(Stored data entries)
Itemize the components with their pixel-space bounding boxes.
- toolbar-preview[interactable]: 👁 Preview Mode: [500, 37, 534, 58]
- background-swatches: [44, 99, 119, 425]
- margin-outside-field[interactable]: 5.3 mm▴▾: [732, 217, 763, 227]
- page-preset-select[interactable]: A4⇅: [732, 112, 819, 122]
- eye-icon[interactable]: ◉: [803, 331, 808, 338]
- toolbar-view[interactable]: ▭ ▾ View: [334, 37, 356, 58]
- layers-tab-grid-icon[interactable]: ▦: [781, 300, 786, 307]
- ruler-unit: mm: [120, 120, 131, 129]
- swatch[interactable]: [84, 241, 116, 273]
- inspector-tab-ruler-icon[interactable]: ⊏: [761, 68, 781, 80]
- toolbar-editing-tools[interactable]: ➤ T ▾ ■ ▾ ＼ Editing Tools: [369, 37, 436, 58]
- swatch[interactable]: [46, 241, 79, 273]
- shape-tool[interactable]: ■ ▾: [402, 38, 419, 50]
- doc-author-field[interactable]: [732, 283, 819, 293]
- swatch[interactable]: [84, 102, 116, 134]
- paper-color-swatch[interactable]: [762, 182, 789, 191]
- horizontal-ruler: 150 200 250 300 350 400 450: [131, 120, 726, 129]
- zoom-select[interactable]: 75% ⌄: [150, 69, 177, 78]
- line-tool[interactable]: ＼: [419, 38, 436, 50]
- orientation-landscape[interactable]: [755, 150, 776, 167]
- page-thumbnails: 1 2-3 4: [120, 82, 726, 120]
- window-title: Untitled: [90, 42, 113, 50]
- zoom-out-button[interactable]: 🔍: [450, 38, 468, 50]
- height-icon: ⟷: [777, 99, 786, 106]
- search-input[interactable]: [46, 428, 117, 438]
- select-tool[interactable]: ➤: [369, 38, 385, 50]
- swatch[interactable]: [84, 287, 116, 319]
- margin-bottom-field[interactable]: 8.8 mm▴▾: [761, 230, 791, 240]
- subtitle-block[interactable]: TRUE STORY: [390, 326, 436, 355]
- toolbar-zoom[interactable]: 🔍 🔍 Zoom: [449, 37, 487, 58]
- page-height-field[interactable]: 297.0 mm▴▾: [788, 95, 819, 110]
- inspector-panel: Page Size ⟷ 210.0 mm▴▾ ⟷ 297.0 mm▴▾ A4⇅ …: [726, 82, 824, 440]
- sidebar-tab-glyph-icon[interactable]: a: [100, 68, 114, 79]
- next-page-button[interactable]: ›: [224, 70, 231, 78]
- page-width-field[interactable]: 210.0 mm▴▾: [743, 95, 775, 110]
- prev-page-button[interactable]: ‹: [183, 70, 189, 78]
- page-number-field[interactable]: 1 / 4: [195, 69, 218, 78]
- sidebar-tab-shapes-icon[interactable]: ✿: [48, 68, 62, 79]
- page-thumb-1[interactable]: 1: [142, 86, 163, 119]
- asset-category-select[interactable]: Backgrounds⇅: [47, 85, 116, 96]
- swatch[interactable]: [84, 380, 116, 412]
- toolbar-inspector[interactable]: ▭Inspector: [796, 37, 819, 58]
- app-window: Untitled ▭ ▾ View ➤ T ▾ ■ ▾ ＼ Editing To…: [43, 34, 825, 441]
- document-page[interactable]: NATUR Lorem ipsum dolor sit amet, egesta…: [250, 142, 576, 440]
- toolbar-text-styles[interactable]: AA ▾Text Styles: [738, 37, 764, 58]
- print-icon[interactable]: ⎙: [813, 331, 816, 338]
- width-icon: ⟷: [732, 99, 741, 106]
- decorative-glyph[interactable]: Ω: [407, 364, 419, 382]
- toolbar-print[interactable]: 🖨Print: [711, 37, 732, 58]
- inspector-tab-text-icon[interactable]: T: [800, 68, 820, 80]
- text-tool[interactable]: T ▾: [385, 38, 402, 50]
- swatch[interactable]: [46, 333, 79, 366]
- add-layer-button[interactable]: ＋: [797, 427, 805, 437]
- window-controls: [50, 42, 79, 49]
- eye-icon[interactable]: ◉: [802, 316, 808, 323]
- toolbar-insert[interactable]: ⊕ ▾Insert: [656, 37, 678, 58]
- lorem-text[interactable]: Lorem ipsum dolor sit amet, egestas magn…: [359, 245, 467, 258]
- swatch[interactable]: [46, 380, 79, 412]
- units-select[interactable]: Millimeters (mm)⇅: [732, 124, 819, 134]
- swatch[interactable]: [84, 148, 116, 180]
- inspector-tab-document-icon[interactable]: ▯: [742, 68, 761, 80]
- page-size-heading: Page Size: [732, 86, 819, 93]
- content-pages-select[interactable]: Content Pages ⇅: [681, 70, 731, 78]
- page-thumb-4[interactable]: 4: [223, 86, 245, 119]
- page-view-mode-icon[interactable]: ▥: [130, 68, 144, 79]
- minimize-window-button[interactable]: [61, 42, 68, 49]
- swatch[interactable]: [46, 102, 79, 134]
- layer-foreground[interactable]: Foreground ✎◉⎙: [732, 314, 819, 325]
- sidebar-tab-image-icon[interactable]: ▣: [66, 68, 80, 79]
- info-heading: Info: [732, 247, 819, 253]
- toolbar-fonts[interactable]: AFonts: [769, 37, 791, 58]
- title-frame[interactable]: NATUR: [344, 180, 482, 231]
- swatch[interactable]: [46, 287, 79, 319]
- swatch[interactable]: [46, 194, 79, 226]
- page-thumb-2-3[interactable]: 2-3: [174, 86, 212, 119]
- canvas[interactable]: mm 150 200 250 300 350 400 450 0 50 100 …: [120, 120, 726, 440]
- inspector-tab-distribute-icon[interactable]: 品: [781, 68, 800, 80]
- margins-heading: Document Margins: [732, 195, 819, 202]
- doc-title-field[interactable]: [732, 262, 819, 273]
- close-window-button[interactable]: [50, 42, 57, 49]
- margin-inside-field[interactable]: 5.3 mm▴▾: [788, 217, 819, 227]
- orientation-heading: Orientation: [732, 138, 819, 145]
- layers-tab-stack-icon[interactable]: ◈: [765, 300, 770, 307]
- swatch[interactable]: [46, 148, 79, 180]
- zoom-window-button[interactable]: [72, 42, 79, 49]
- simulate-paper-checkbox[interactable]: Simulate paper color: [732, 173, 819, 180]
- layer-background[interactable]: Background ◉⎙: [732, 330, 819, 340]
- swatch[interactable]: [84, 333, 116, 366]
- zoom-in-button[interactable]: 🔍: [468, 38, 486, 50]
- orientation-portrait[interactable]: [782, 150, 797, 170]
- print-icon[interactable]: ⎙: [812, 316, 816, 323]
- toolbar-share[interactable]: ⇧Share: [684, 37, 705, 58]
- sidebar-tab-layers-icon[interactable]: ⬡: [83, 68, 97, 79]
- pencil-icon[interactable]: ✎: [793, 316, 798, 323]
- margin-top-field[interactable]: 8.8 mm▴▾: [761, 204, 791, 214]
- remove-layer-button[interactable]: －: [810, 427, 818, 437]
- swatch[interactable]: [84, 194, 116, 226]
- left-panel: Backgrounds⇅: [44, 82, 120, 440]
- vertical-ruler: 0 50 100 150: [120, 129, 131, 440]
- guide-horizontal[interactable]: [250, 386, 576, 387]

◆ Exercise
From the first line through the last, repeat the entries exactly.

◆ Answer to this task
Itemize the components with their pixel-space bounding boxes.
- toolbar-preview[interactable]: 👁 Preview Mode: [500, 37, 534, 58]
- background-swatches: [44, 99, 119, 425]
- margin-outside-field[interactable]: 5.3 mm▴▾: [732, 217, 763, 227]
- page-preset-select[interactable]: A4⇅: [732, 112, 819, 122]
- eye-icon[interactable]: ◉: [803, 331, 808, 338]
- toolbar-view[interactable]: ▭ ▾ View: [334, 37, 356, 58]
- layers-tab-grid-icon[interactable]: ▦: [781, 300, 786, 307]
- ruler-unit: mm: [120, 120, 131, 129]
- swatch[interactable]: [84, 241, 116, 273]
- inspector-tab-ruler-icon[interactable]: ⊏: [761, 68, 781, 80]
- toolbar-editing-tools[interactable]: ➤ T ▾ ■ ▾ ＼ Editing Tools: [369, 37, 436, 58]
- swatch[interactable]: [46, 241, 79, 273]
- shape-tool[interactable]: ■ ▾: [402, 38, 419, 50]
- doc-author-field[interactable]: [732, 283, 819, 293]
- swatch[interactable]: [84, 102, 116, 134]
- paper-color-swatch[interactable]: [762, 182, 789, 191]
- horizontal-ruler: 150 200 250 300 350 400 450: [131, 120, 726, 129]
- zoom-select[interactable]: 75% ⌄: [150, 69, 177, 78]
- line-tool[interactable]: ＼: [419, 38, 436, 50]
- orientation-landscape[interactable]: [755, 150, 776, 167]
- page-thumbnails: 1 2-3 4: [120, 82, 726, 120]
- window-title: Untitled: [90, 42, 113, 50]
- zoom-out-button[interactable]: 🔍: [450, 38, 468, 50]
- height-icon: ⟷: [777, 99, 786, 106]
- search-input[interactable]: [46, 428, 117, 438]
- select-tool[interactable]: ➤: [369, 38, 385, 50]
- swatch[interactable]: [84, 287, 116, 319]
- margin-bottom-field[interactable]: 8.8 mm▴▾: [761, 230, 791, 240]
- subtitle-block[interactable]: TRUE STORY: [390, 326, 436, 355]
- toolbar-zoom[interactable]: 🔍 🔍 Zoom: [449, 37, 487, 58]
- page-height-field[interactable]: 297.0 mm▴▾: [788, 95, 819, 110]
- inspector-panel: Page Size ⟷ 210.0 mm▴▾ ⟷ 297.0 mm▴▾ A4⇅ …: [726, 82, 824, 440]
- sidebar-tab-glyph-icon[interactable]: a: [100, 68, 114, 79]
- next-page-button[interactable]: ›: [224, 70, 231, 78]
- page-width-field[interactable]: 210.0 mm▴▾: [743, 95, 775, 110]
- prev-page-button[interactable]: ‹: [183, 70, 189, 78]
- page-number-field[interactable]: 1 / 4: [195, 69, 218, 78]
- sidebar-tab-shapes-icon[interactable]: ✿: [48, 68, 62, 79]
- page-thumb-1[interactable]: 1: [142, 86, 163, 119]
- asset-category-select[interactable]: Backgrounds⇅: [47, 85, 116, 96]
- swatch[interactable]: [84, 380, 116, 412]
- toolbar-inspector[interactable]: ▭Inspector: [796, 37, 819, 58]
- app-window: Untitled ▭ ▾ View ➤ T ▾ ■ ▾ ＼ Editing To…: [43, 34, 825, 441]
- document-page[interactable]: NATUR Lorem ipsum dolor sit amet, egesta…: [250, 142, 576, 440]
- toolbar-text-styles[interactable]: AA ▾Text Styles: [738, 37, 764, 58]
- print-icon[interactable]: ⎙: [813, 331, 816, 338]
- width-icon: ⟷: [732, 99, 741, 106]
- decorative-glyph[interactable]: Ω: [407, 364, 419, 382]
- toolbar-print[interactable]: 🖨Print: [711, 37, 732, 58]
- inspector-tab-text-icon[interactable]: T: [800, 68, 820, 80]
- text-tool[interactable]: T ▾: [385, 38, 402, 50]
- swatch[interactable]: [46, 333, 79, 366]
- add-layer-button[interactable]: ＋: [797, 427, 805, 437]
- window-controls: [50, 42, 79, 49]
- eye-icon[interactable]: ◉: [802, 316, 808, 323]
- toolbar-insert[interactable]: ⊕ ▾Insert: [656, 37, 678, 58]
- lorem-text[interactable]: Lorem ipsum dolor sit amet, egestas magn…: [359, 245, 467, 258]
- swatch[interactable]: [46, 380, 79, 412]
- units-select[interactable]: Millimeters (mm)⇅: [732, 124, 819, 134]
- swatch[interactable]: [84, 148, 116, 180]
- inspector-tab-document-icon[interactable]: ▯: [742, 68, 761, 80]
- page-size-heading: Page Size: [732, 86, 819, 93]
- content-pages-select[interactable]: Content Pages ⇅: [681, 70, 731, 78]
- page-thumb-4[interactable]: 4: [223, 86, 245, 119]
- page-view-mode-icon[interactable]: ▥: [130, 68, 144, 79]
- minimize-window-button[interactable]: [61, 42, 68, 49]
- swatch[interactable]: [46, 102, 79, 134]
- layer-foreground[interactable]: Foreground ✎◉⎙: [732, 314, 819, 325]
- sidebar-tab-image-icon[interactable]: ▣: [66, 68, 80, 79]
- info-heading: Info: [732, 247, 819, 253]
- toolbar-fonts[interactable]: AFonts: [769, 37, 791, 58]
- title-frame[interactable]: NATUR: [344, 180, 482, 231]
- swatch[interactable]: [46, 287, 79, 319]
- swatch[interactable]: [46, 194, 79, 226]
- page-thumb-2-3[interactable]: 2-3: [174, 86, 212, 119]
- canvas[interactable]: mm 150 200 250 300 350 400 450 0 50 100 …: [120, 120, 726, 440]
- inspector-tab-distribute-icon[interactable]: 品: [781, 68, 800, 80]
- margins-heading: Document Margins: [732, 195, 819, 202]
- doc-title-field[interactable]: [732, 262, 819, 273]
- close-window-button[interactable]: [50, 42, 57, 49]
- margin-inside-field[interactable]: 5.3 mm▴▾: [788, 217, 819, 227]
- orientation-heading: Orientation: [732, 138, 819, 145]
- layers-tab-stack-icon[interactable]: ◈: [765, 300, 770, 307]
- swatch[interactable]: [46, 148, 79, 180]
- zoom-window-button[interactable]: [72, 42, 79, 49]
- simulate-paper-checkbox[interactable]: Simulate paper color: [732, 173, 819, 180]
- layer-background[interactable]: Background ◉⎙: [732, 330, 819, 340]
- swatch[interactable]: [84, 333, 116, 366]
- zoom-in-button[interactable]: 🔍: [468, 38, 486, 50]
- orientation-portrait[interactable]: [782, 150, 797, 170]
- print-icon[interactable]: ⎙: [812, 316, 816, 323]
- toolbar-share[interactable]: ⇧Share: [684, 37, 705, 58]
- sidebar-tab-layers-icon[interactable]: ⬡: [83, 68, 97, 79]
- pencil-icon[interactable]: ✎: [793, 316, 798, 323]
- margin-top-field[interactable]: 8.8 mm▴▾: [761, 204, 791, 214]
- remove-layer-button[interactable]: －: [810, 427, 818, 437]
- swatch[interactable]: [84, 194, 116, 226]
- left-panel: Backgrounds⇅: [44, 82, 120, 440]
- vertical-ruler: 0 50 100 150: [120, 129, 131, 440]
- guide-horizontal[interactable]: [250, 386, 576, 387]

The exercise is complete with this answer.